Reviewed by Greg Wilson / 2021-09-28
Keywords: Software Quality
I believe in tool-based development just as strongly as I believe that we should base our working practices on the best available evidence. I therefore enjoyed Kavaler2019, which looks at how the adoption of linters, dependency managers, and coverage checkers affect four aspects of a project: code churn, number of pull requests, number of contributors, and number of outstanding issues. The specific questions they set out to answer are:
- How often do projects change between tools within the same task class?
- Are there measurable changes, in terms of monthly churn, pull requests, number of contributors, and issues, associated with adopting a tool? Are different tools within an equivalence class associated with different outcomes?
- Are certain tool adoption sequences more associated with changes in our outcomes of interest than others?

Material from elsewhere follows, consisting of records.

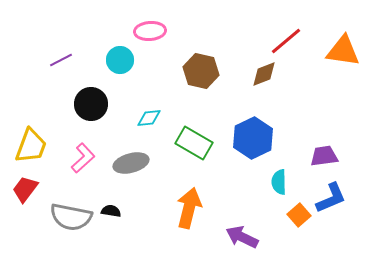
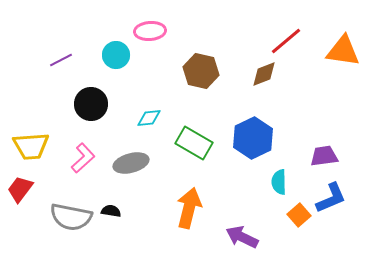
cyan circle: moved 4 px left, 5 px up
yellow trapezoid: rotated 66 degrees clockwise
red trapezoid: moved 5 px left
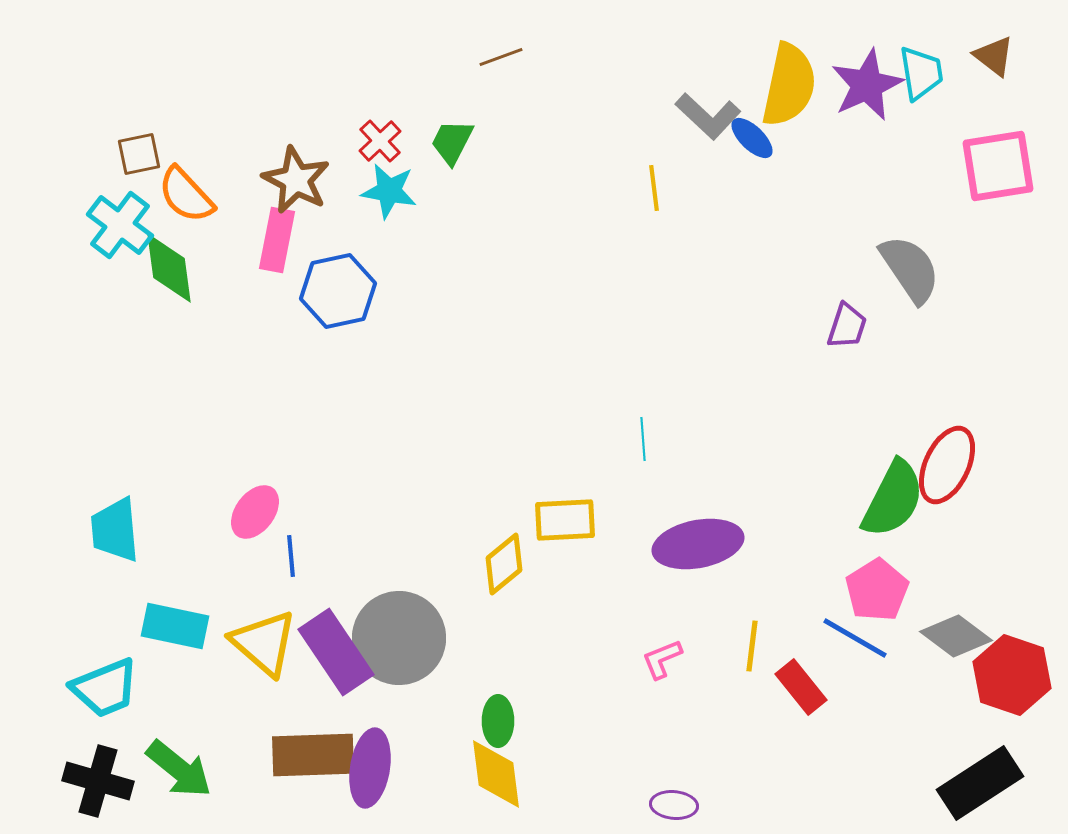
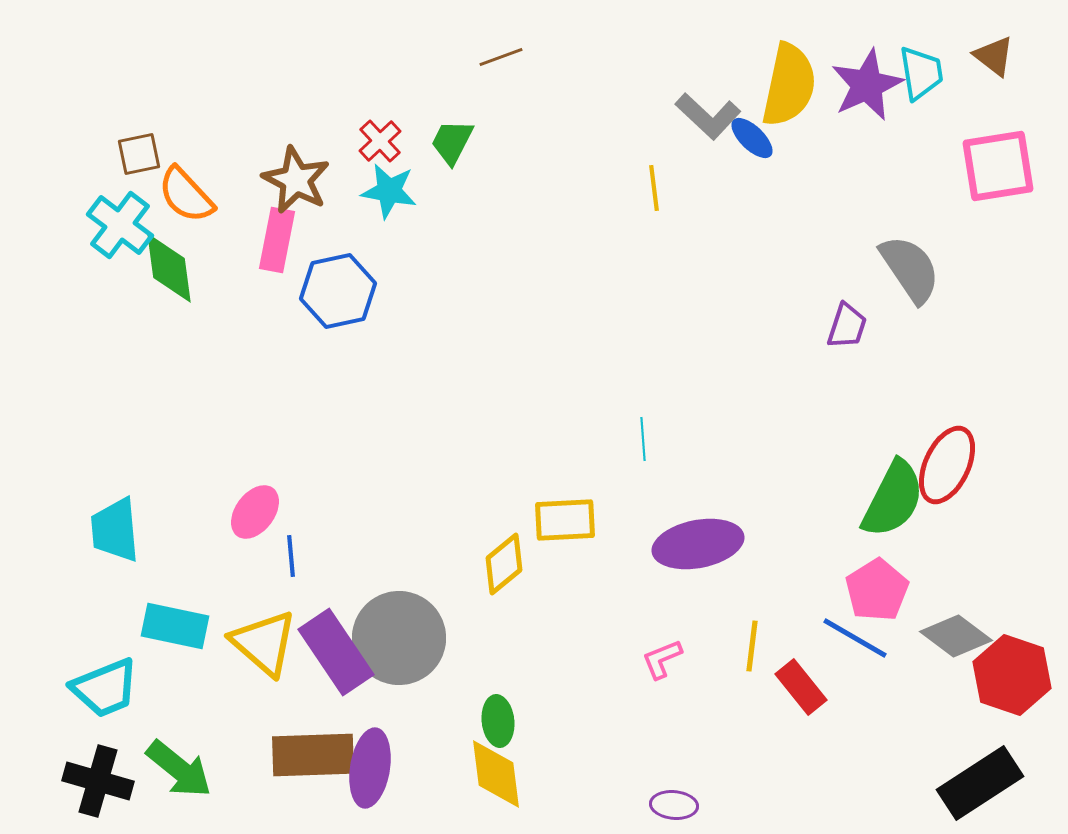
green ellipse at (498, 721): rotated 6 degrees counterclockwise
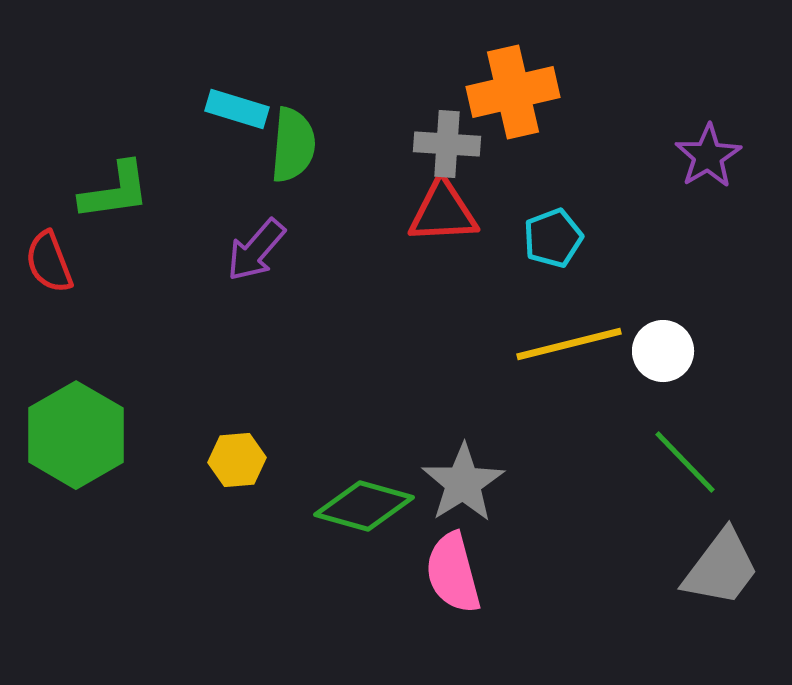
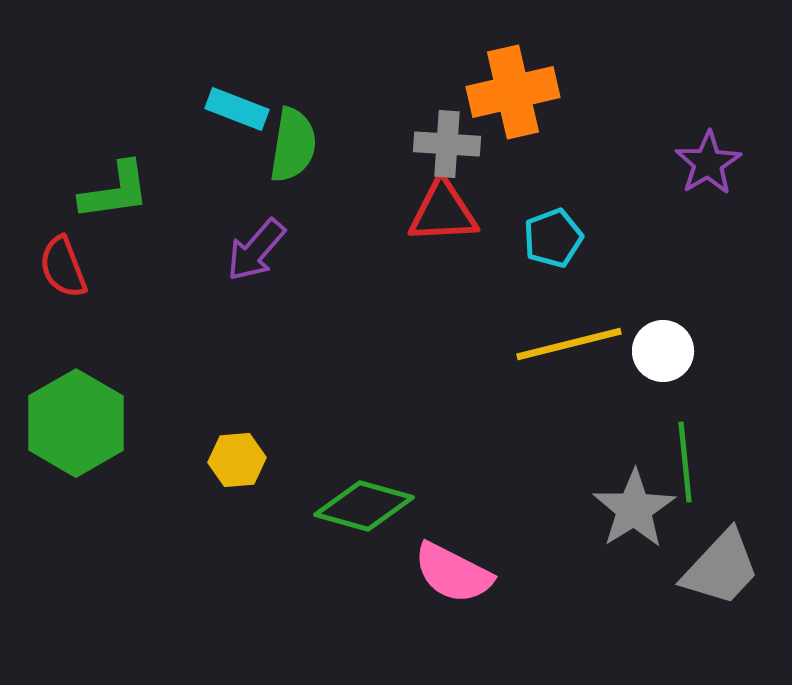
cyan rectangle: rotated 4 degrees clockwise
green semicircle: rotated 4 degrees clockwise
purple star: moved 7 px down
red semicircle: moved 14 px right, 5 px down
green hexagon: moved 12 px up
green line: rotated 38 degrees clockwise
gray star: moved 171 px right, 26 px down
gray trapezoid: rotated 6 degrees clockwise
pink semicircle: rotated 48 degrees counterclockwise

After collecting data from GitHub and building some mixed-effects models, their conclusions are:
- "Most projects choose one tool within a task class and stick to it for their observed lifetime. However, when projects adopt additional tools within the same task class, they often move in the same direction as other projects, e.g., JSHint to ESLint."
- Their full analysis of impact fills a page and a half, but the short version is, "We find that there are measurable, but varied, associations between tool adoption and monthly churn, PRs, and unique authors for both immediate discontinuities and post-intervention slopes. We find that tools within a task class are associated with changes in outcomes in the same direction, with the exception of ESLint and coveralls for monthly churn. For issues, in all significant cases, tools are associated with a discontinuous increase in monthly issues; however, all significant post-intervention slopes are negative (decreasing issues over time). Regarding issue prevalence, standardJS, coveralls, and david stand out as tools with significant and negative post-intervention slopes."
- "Some sequences of tool adoptions are more associated with changes in our outcomes of interest than others. [Translation: sometimes order matters, sometimes it doesn't.] We find that some tool adoption sequences, compared to others consisting of the same tools but in a different order, are associated with changes in opposite directions. [Translation: sometimes adopting A then B moves a metric up but adopting B then A moves the same metric down.]"
Finally, the authors are frank about possible threats to the validity of their work:
The notion of goodness-of-fit in [mixed-effects models] is highly debated, with many available metrics for assessment. We note that our models for RQ2 have relatively low marginal R2 values. However, our conditional R2 are much higher (44.8% to 58.9%), suggesting appropriate fit when considering project-level differences. We also note relatively small effect size for tool interventions and post-intervention slopes. We believe this is expected, as we have controls for multiple covariates that have been shown to highly associate with our outcomes; thus, these controls likely absorb variance that would otherwise be attributed to tools, leading to smaller effect size for tool measures. Finally, as with any statistical model, we have the threat of missing confounds. We attempted to control for multiple aspects which could affect our outcomes and made a best-effort to gather data from as many projects as possible.
Disclaimers like this are part of why I believe that we cannot just present students with the results of empirical studies: we must teach them the data science used to get those results so that they can interpret and evaluate them.